Earlier this month in a concerted effort by law enforcement throughout the world, ten people were arrested in Boznia, Herzegovina, Croatia, Macedonia, New Zealand, Peru, the UK and the United States in regard to a scam that targeted Facebook users through a botnet called the Buttefly Botnet.  This particular type of botnet had already been used to successfully infect half of the Fortune 500 companies.  According to the United States Justice Department, the Buttefly Botnet infected eleven million computers and resulted in losses of 850 millino dollars already.  The way the Butterfly botnet worked was by hijacking the accounts of Facebook users which would then be used to post messages and links that would appear to come from the accounts of friends, but in reality would be links that, when clicked on, downloaded malware such as keystroke logging malware that would steal all of the information from the infected computer causing the computer owner to become a victim of identity theft.


As I have been advising you for a long time (unless you are new to this website/blog, in which case you now know how important it is to read this website/blog each day to stay informed about the latest in protecting yourself from scams and identity theft schemes) never trust any email or Facebook posting that contains a link or an attachment unless you have independently verified that the email or Facebook posting is not from your someone you know and not part of a botnet.  Additionally, you should not even trust such a link or attachment even if it comes from someone you know because they may unwittingly be passing on a tainted attachment or link.  Always find out the source of any attachment or link and confirm that it is legitimate.

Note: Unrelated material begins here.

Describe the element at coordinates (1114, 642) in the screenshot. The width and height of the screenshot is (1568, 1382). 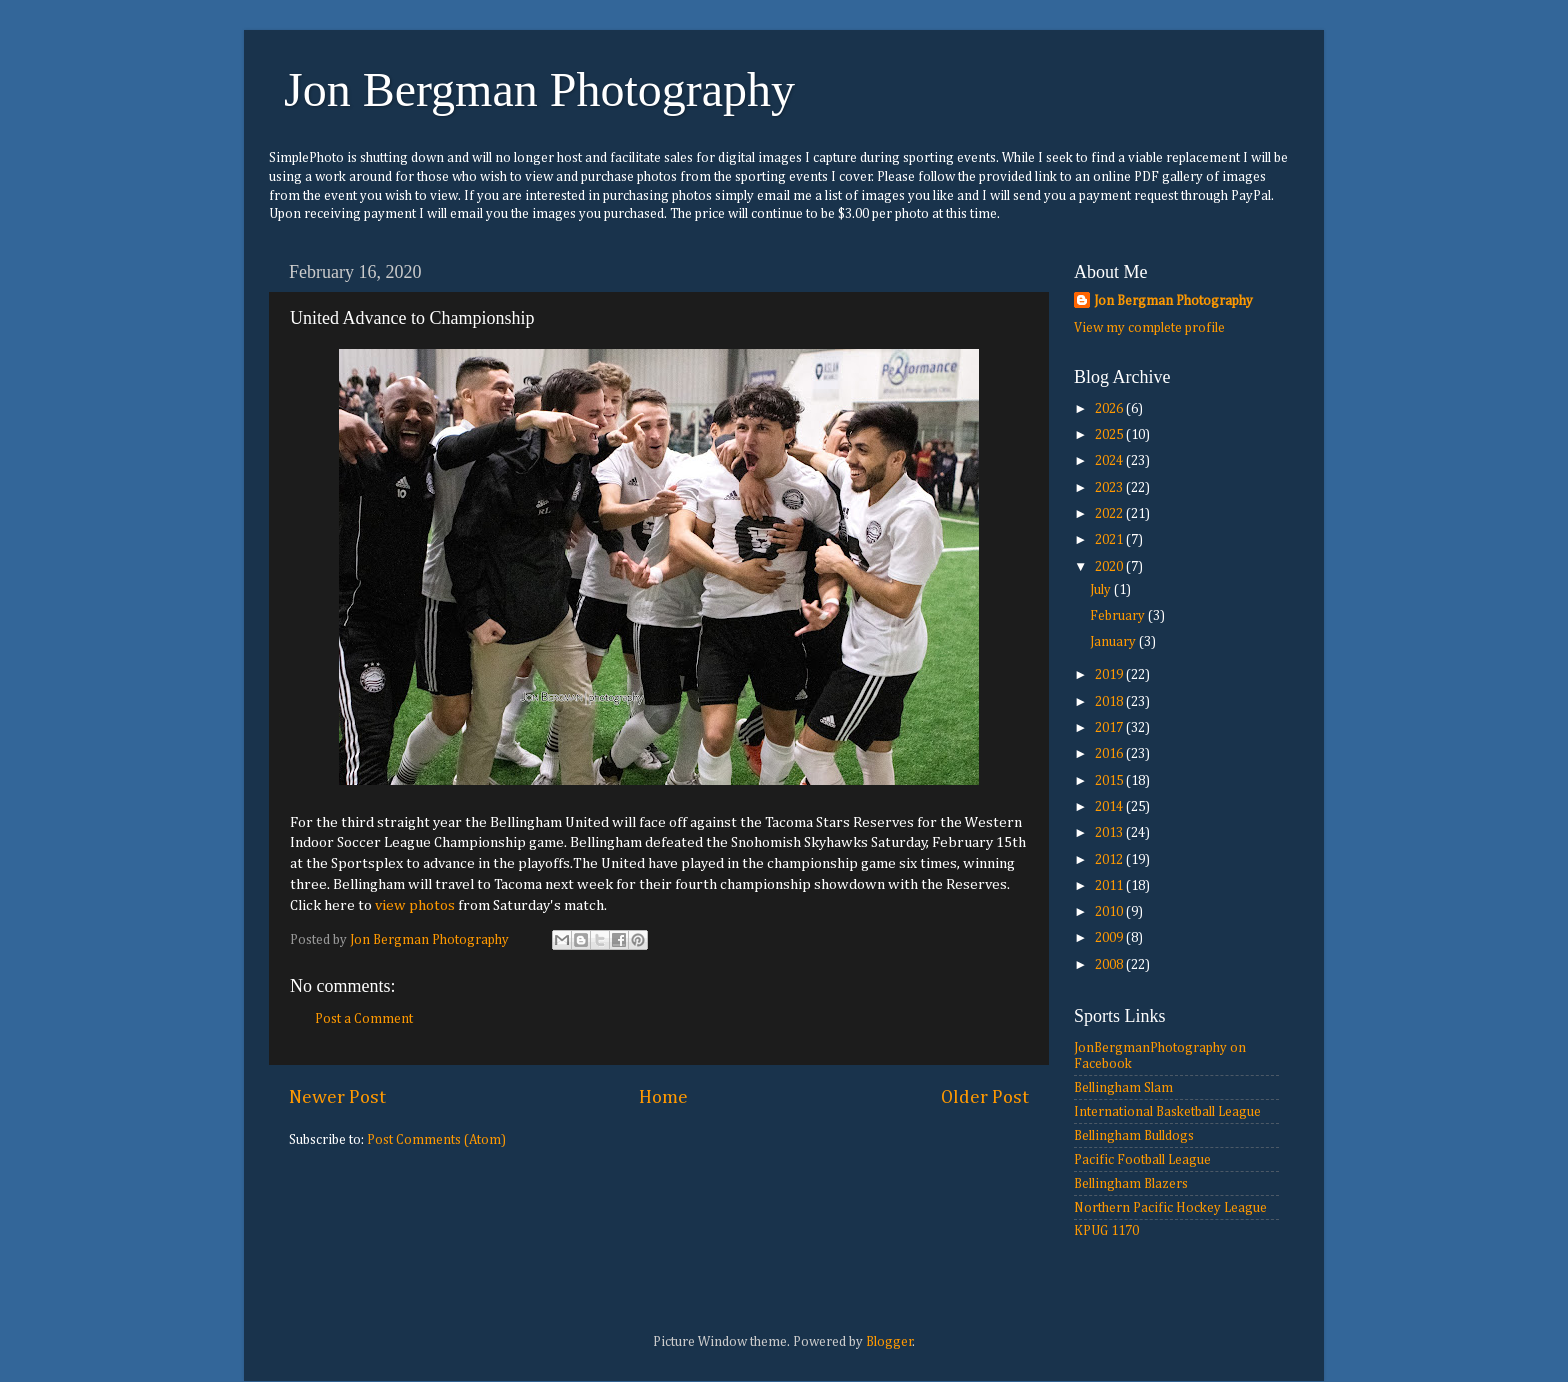 I see `January` at that location.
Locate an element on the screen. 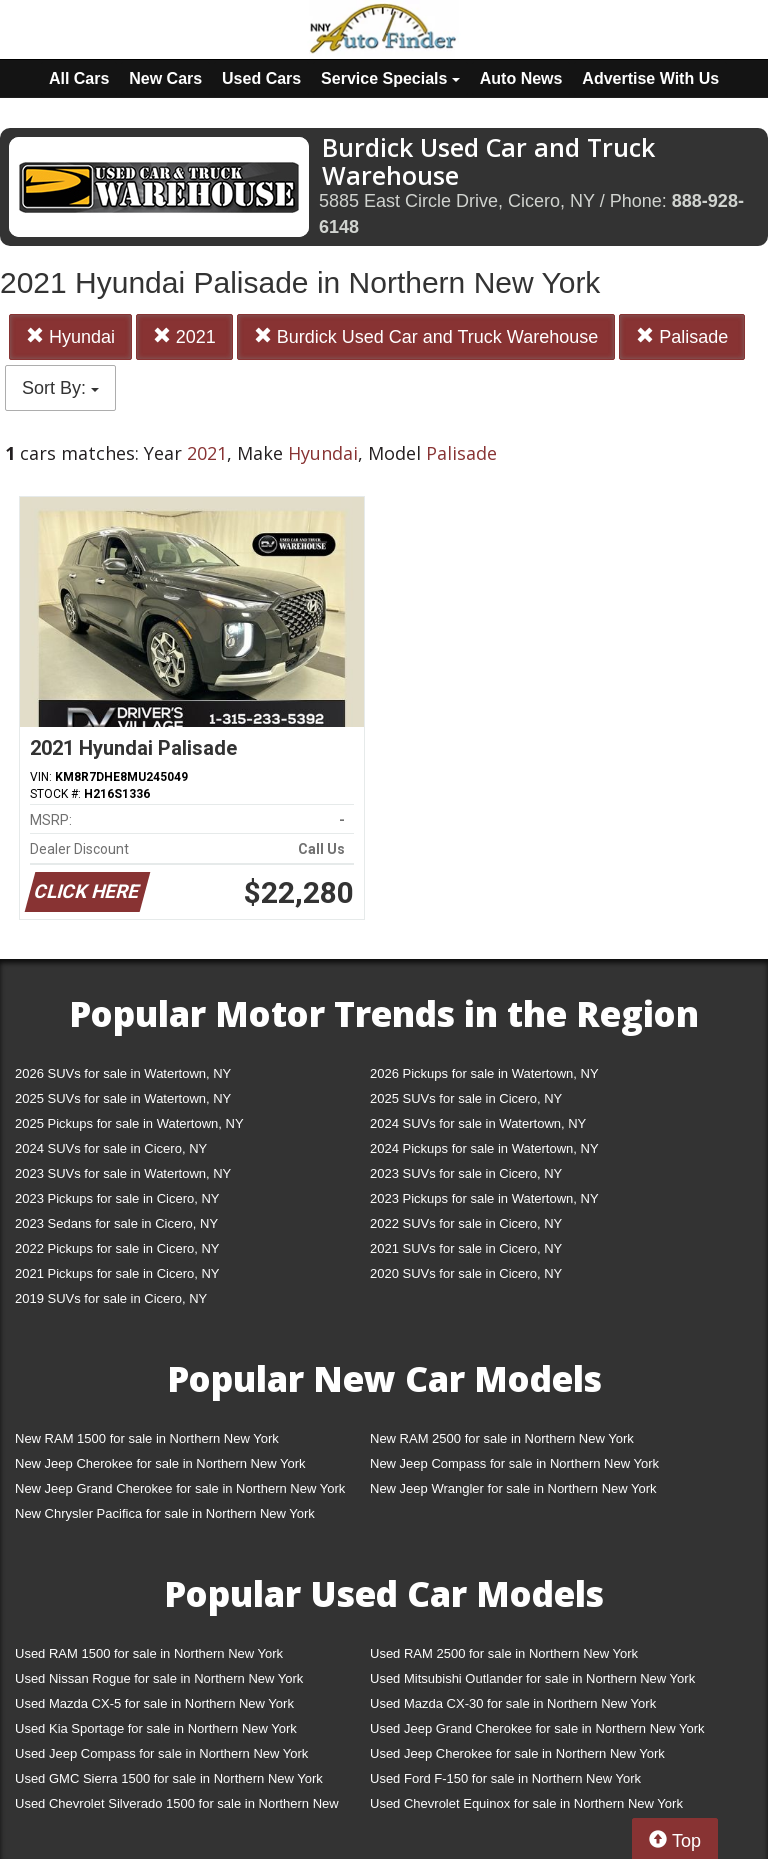  Used Mitsubishi Outlander for sale in Northern New York is located at coordinates (532, 1678).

Scam of the day – October 7, 2012 – Hulk Hogan sex tape scams

Celebrity sex tapes are nothing new.  From Pamela Anderson to Paris Hilton to Kim Kardashian and others, the public’s thirst for sex tapes sometimes made without and almost always distributed without the knowledge of the celebrity is always great.  The latest of the sex tapes to hit the Internet is a sex tape that apparently was done surreptitiously of former WWE wrestling champion Hulk Hogan who is shown in a thirty minute tape having sex with a woman who has been identified by some as the ex-wife of Hogan’s best friend.  A number of legitimate websites are showing a one minute portion of the tape, but you can probably expect soon that the full thirty minute tape will be appearing on the Internet.  But beware.  Scammers, as they have done with other celebrity nude shots or sex tapes,  most recently with the topless shots of Kate, the Duchess of Windsor will be sending out emails, Facebook messages and tweets that lure you to phony websites that when you click on the link necessary to watch the tape will download dangerous keystroke logging malware on your computer that can steal your information and make you a victim of identity theft.


Never trust links that come in emails, tweets or Facebook messages.  Even if they come from friends who you trust, you must remember my motto, “trust me you can’t trust anyone.”  Your friends may have had their email account, Twitter account or Facebook account hacked into by an identity thief and the message that you are getting may be from the identity thief, not your friend.  And that message may well contain keystroke logging malware.  In addition, even if your real friends pass on a link, they may be unwittingly passing on a link that they do not realize will cause you to become a victim of identity theft.  The best course of action, if you are intent upon seeing the video is to go only to websites that you know are legitimate.